# Trying to find a GSD for adoption -Texas



## rebelsgirl (May 19, 2005)

I wasn't sure where to post this, but we're looking to adopt a male GSD for our home. We've searched in North Texas and there doesn't seem to be any rescues around here. If you know of a GSD rescue organization, could you please let me know, or if there is anyone who needs to surrender their GSD. We'd gladly have him here in a forever home.

Kim


----------



## jakeandrenee (Apr 30, 2010)

bump


----------



## HandsomeSamson (Jun 7, 2010)

There's an amazing GSD rescue group in Austin, definitely worth the trip down...they're actually having a meet and greet event in Round Rock tomorrow with a bunch of their dogs from 2pm-4pm.

Here's the website:
www.agsdr.org


----------



## Minnieski (Jan 27, 2009)

Houston has a gsd rescue too, ghgsdr.org.


----------



## Emoore (Oct 9, 2002)

I live in Dallas and I'm the local DFW volunteer for Austin GSD Rescue. Look us up at www.agsdr.org.


----------



## rebelsgirl (May 19, 2005)

Thank you so much for your replies! I will check your links out. I wish I could've made it to Round Rock, our internet service was out till today and we had OB class that day too. 
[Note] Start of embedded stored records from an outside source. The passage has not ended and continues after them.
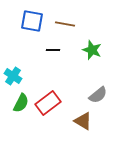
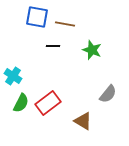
blue square: moved 5 px right, 4 px up
black line: moved 4 px up
gray semicircle: moved 10 px right, 1 px up; rotated 12 degrees counterclockwise
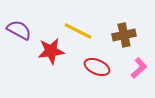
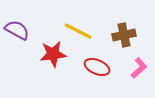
purple semicircle: moved 2 px left
red star: moved 2 px right, 3 px down
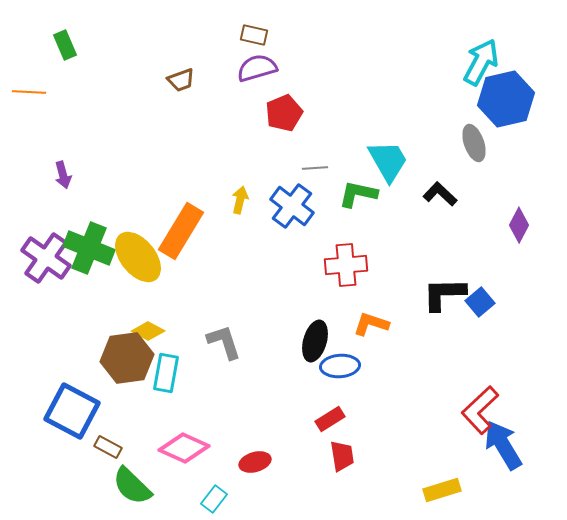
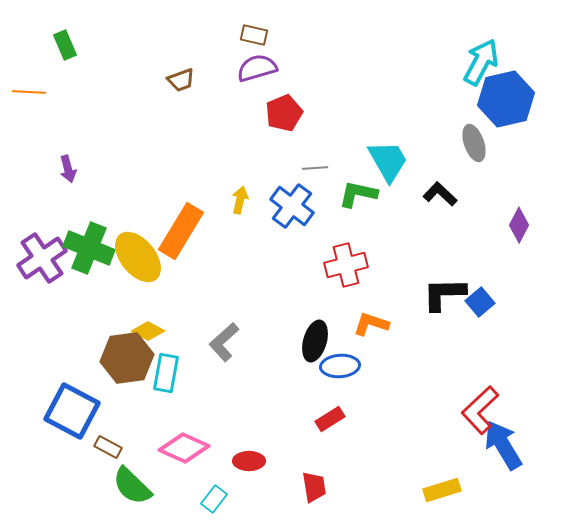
purple arrow at (63, 175): moved 5 px right, 6 px up
purple cross at (46, 258): moved 4 px left; rotated 21 degrees clockwise
red cross at (346, 265): rotated 9 degrees counterclockwise
gray L-shape at (224, 342): rotated 114 degrees counterclockwise
red trapezoid at (342, 456): moved 28 px left, 31 px down
red ellipse at (255, 462): moved 6 px left, 1 px up; rotated 16 degrees clockwise
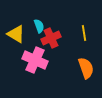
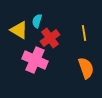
cyan semicircle: moved 2 px left, 5 px up; rotated 144 degrees counterclockwise
yellow triangle: moved 3 px right, 4 px up
red cross: moved 1 px left; rotated 12 degrees counterclockwise
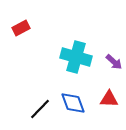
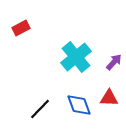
cyan cross: rotated 36 degrees clockwise
purple arrow: rotated 90 degrees counterclockwise
red triangle: moved 1 px up
blue diamond: moved 6 px right, 2 px down
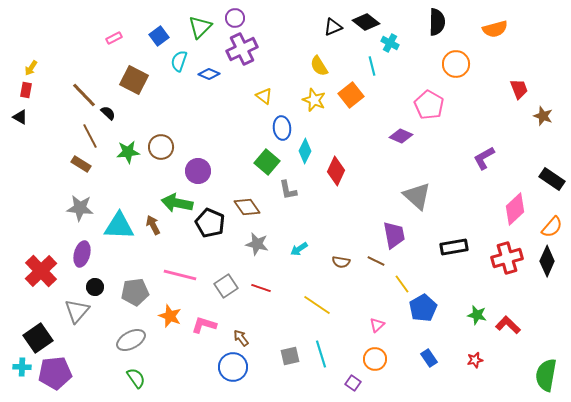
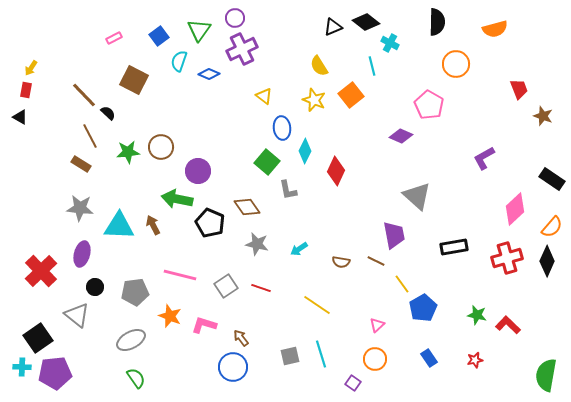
green triangle at (200, 27): moved 1 px left, 3 px down; rotated 10 degrees counterclockwise
green arrow at (177, 203): moved 4 px up
gray triangle at (77, 311): moved 4 px down; rotated 32 degrees counterclockwise
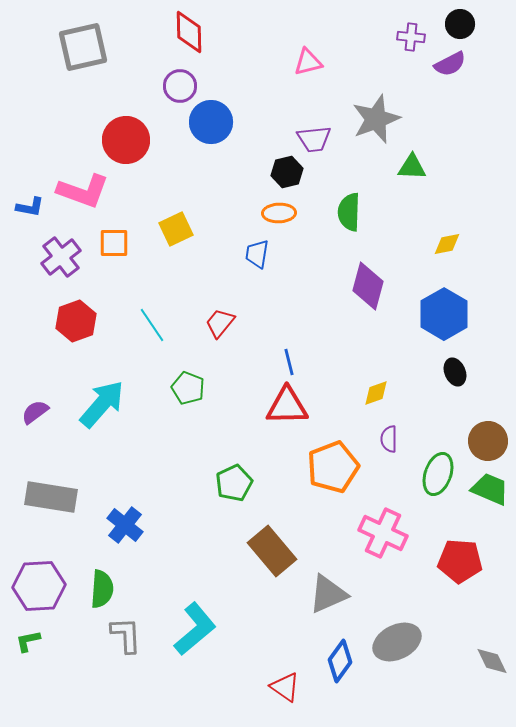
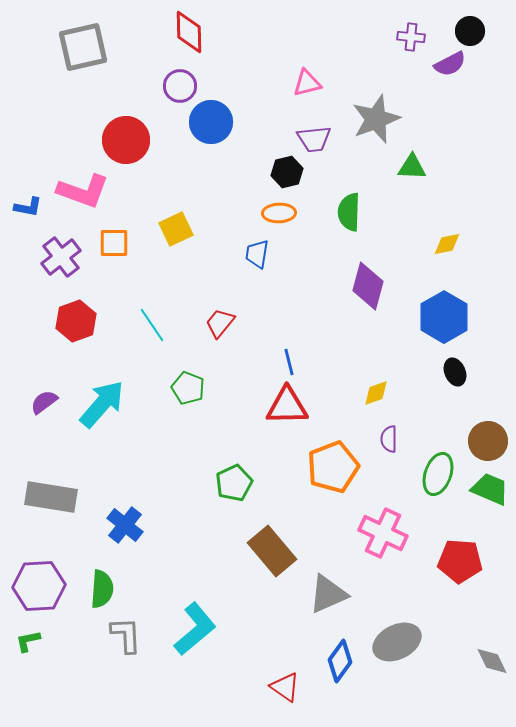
black circle at (460, 24): moved 10 px right, 7 px down
pink triangle at (308, 62): moved 1 px left, 21 px down
blue L-shape at (30, 207): moved 2 px left
blue hexagon at (444, 314): moved 3 px down
purple semicircle at (35, 412): moved 9 px right, 10 px up
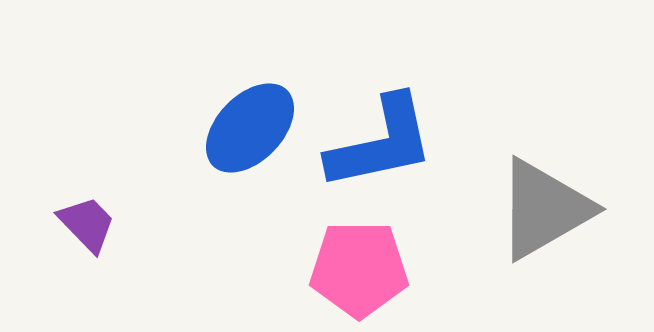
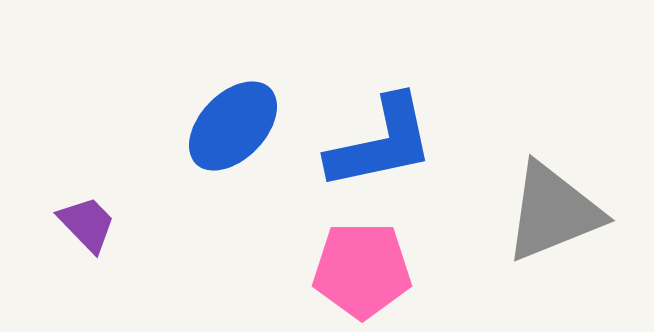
blue ellipse: moved 17 px left, 2 px up
gray triangle: moved 9 px right, 3 px down; rotated 8 degrees clockwise
pink pentagon: moved 3 px right, 1 px down
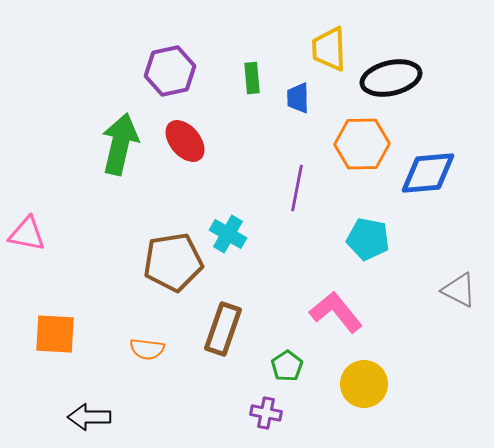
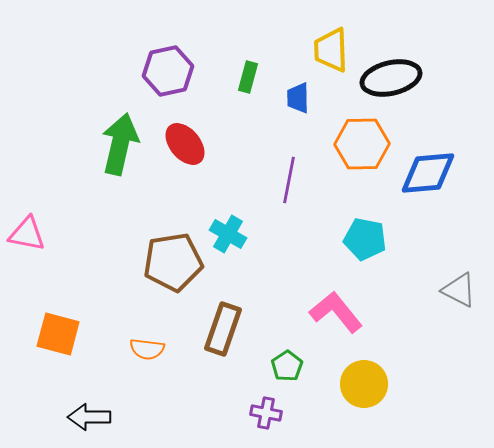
yellow trapezoid: moved 2 px right, 1 px down
purple hexagon: moved 2 px left
green rectangle: moved 4 px left, 1 px up; rotated 20 degrees clockwise
red ellipse: moved 3 px down
purple line: moved 8 px left, 8 px up
cyan pentagon: moved 3 px left
orange square: moved 3 px right; rotated 12 degrees clockwise
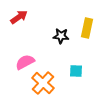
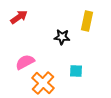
yellow rectangle: moved 7 px up
black star: moved 1 px right, 1 px down
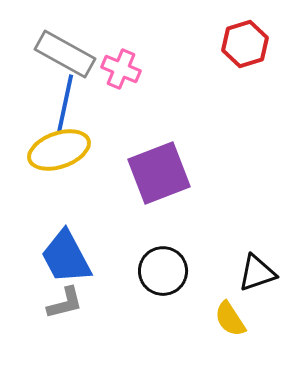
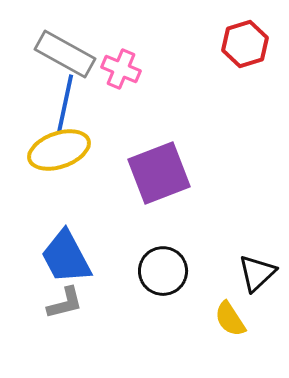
black triangle: rotated 24 degrees counterclockwise
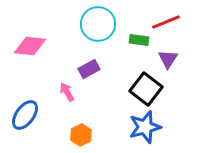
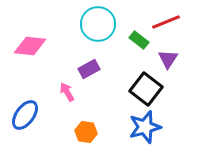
green rectangle: rotated 30 degrees clockwise
orange hexagon: moved 5 px right, 3 px up; rotated 25 degrees counterclockwise
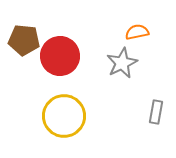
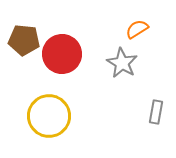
orange semicircle: moved 3 px up; rotated 20 degrees counterclockwise
red circle: moved 2 px right, 2 px up
gray star: rotated 16 degrees counterclockwise
yellow circle: moved 15 px left
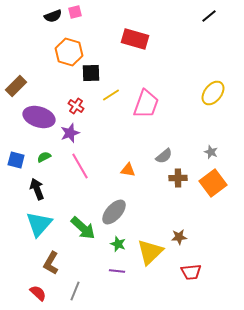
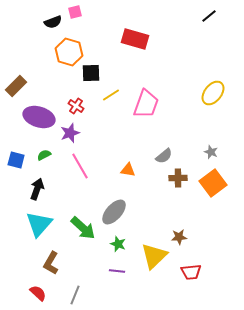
black semicircle: moved 6 px down
green semicircle: moved 2 px up
black arrow: rotated 40 degrees clockwise
yellow triangle: moved 4 px right, 4 px down
gray line: moved 4 px down
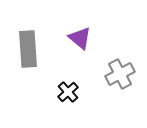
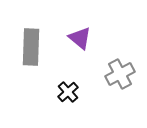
gray rectangle: moved 3 px right, 2 px up; rotated 6 degrees clockwise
I found a rescue in Plano, filled out the pre-adoption form and haven't heard a word back. This was on Thursday. Should I have heard anything back yet?

We're going down to the coast and the pup was near there. We contacted them only to find out he'd been adopted in early June! wish they'd keep those pages updated. It's so disappointing when they're gone but you're always glad they found a home.

Please, if you hear of any adoptable GSD's in our area, reply to this post if you do. We're still looking and not giving up.


----------



## Emoore (Oct 9, 2002)

Don't expect anything to happen really quickly with rescue as far as hearing back, having home visits, etc. We're all unpaid volunteers with families and jobs. Rescue is what we do in our "spare" time. Don't get into a big hurry. Get in touch with lots of rescues, met lots of dogs. This is NOT something to rush into.


----------



## Hallee (Sep 21, 2010)

I know this is an older thread but I'm going to put in another vote for Austin GSD Rescue. They have events fairly often and the fosters/volunteers are just great. For me, the process went VERY quickly and I had to slow down to make sure I was ready. 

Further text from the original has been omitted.